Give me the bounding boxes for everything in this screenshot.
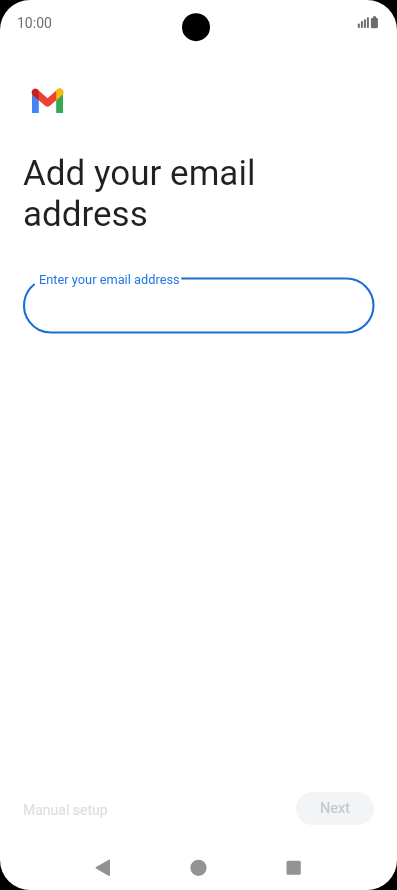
button[interactable]: Enter your email address <box>24 279 374 333</box>
staticText: Enter your email address <box>39 272 180 287</box>
staticText: Add your email address <box>23 153 256 235</box>
staticText: Next <box>320 800 350 817</box>
staticText: 10:00 <box>17 15 52 31</box>
button[interactable]: Home <box>168 843 230 890</box>
button[interactable]: Manual setup <box>15 796 116 824</box>
button[interactable]: Back <box>72 843 134 890</box>
button[interactable]: Next <box>296 792 374 825</box>
staticText: Manual setup <box>23 802 108 818</box>
button[interactable]: Recent apps <box>263 843 325 890</box>
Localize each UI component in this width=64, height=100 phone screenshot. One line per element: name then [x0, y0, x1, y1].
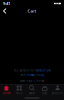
staticText: 9:41	[3, 1, 10, 6]
staticText: and	[21, 73, 26, 77]
staticText: Need help? Contact	[20, 79, 44, 83]
staticText: Account	[52, 91, 63, 95]
staticText: Privacy Policy	[26, 73, 44, 77]
staticText: You agree to the	[14, 69, 35, 72]
staticText: Terms of Use	[36, 69, 50, 72]
staticText: Home	[3, 91, 10, 95]
staticText: Cart	[28, 8, 36, 14]
button[interactable]: Terms of Use	[36, 69, 50, 72]
button[interactable]: Home	[0, 84, 13, 96]
staticText: Shop	[16, 91, 23, 95]
button[interactable]: Shop	[13, 84, 26, 96]
button[interactable]: Search	[26, 84, 38, 96]
staticText: Search	[28, 91, 36, 95]
button[interactable]: Privacy Policy	[26, 73, 44, 77]
button[interactable]: Back	[1, 7, 8, 15]
button[interactable]: Account	[51, 84, 64, 96]
button[interactable]: Bag	[38, 84, 51, 96]
staticText: Bag	[42, 91, 47, 95]
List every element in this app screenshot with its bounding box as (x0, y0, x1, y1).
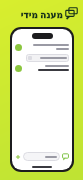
button[interactable]: Attach (15, 154, 21, 160)
button[interactable] (15, 44, 69, 51)
button[interactable] (23, 152, 60, 161)
button[interactable] (15, 54, 69, 62)
button[interactable]: Send (62, 153, 69, 160)
staticText: מענה מידי (20, 8, 63, 20)
button[interactable] (15, 65, 69, 72)
button[interactable]: Chat (65, 7, 78, 20)
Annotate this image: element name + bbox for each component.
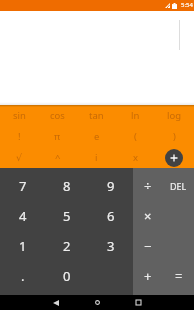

━━━━

> ASSIGNMENT: Take the line with "List every element" and every line after it through the end of the data, and write only them out exactly, leaving out the pictures.

> ANSWER BOX:
List every element in this app screenshot with its bounding box as (x0, y0, x1, y1).
button[interactable]: Attach (15, 154, 21, 160)
button[interactable] (15, 44, 69, 51)
button[interactable] (23, 152, 60, 161)
button[interactable] (15, 54, 69, 62)
button[interactable]: Send (62, 153, 69, 160)
staticText: מענה מידי (20, 8, 63, 20)
button[interactable] (15, 65, 69, 72)
button[interactable]: Chat (65, 7, 78, 20)
Annotate this image: element name + bbox for each component.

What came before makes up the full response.